How the travel industry is reopening after lockdown
People may be starting to travel again but the threat of quarantine and fears over a second wave make rebuilding consumer confidence in the industry a difficult job.
The coronavirus pandemic has affected no industry more than travel. As countries shut their borders and planes were grounded, the industry came to a standstill. Now, as borders cautiously reopen and consumers consider travelling again, airlines and holiday companies are having to navigate a very different post-Covid landscape.
There has of course been an immediate impact. Companies from British Airways to Hays Travel to Airbnb have been cutting jobs, reducing wages and minimising costs.
Advertising budgets have not been immune. In the UK alone, travel and transport companies cut spend by £138m between 23 March and the end of June, according to Nielsen. Google, meanwhile, posted its first ever ad revenue decline in the second quarter as the likes of Booking.com and Expedia pulled back on search spend.
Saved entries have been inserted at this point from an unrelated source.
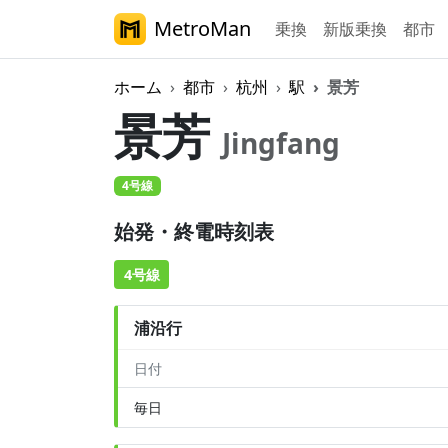
MetroMan
乗換
新版乗換
都市
ホーム
都市
杭州
駅
景芳
景芳
Jingfang
4号線
始発・終電時刻表
4号線
浦沿行
日付
毎日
The scale of the challenge is exemplified by EasyJet where passenger numbers and revenues plummeted by 99.6% in the second quarter of the year. That led it post a loss of £324.5m, compared to a profit of £174.2m in 2019.
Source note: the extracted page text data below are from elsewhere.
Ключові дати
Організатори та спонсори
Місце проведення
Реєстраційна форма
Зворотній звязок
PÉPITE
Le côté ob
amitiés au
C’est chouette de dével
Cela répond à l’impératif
Yet there are green shoots of recovery. EasyJet says demand levels are higher than expected since lockdown restrictions were eased. That has led it to expand its schedule in the fourth quarter to around 40% of its normal capacity.
For travel, perhaps more than for any other sector, the situation is complex. The data changes as quickly as coronavirus rules with attitudes equally as difficult to pinpoint. People were opening up to the idea of holidays, only for the UK to give six hours’ notice of new quarantine rules for those in Spain.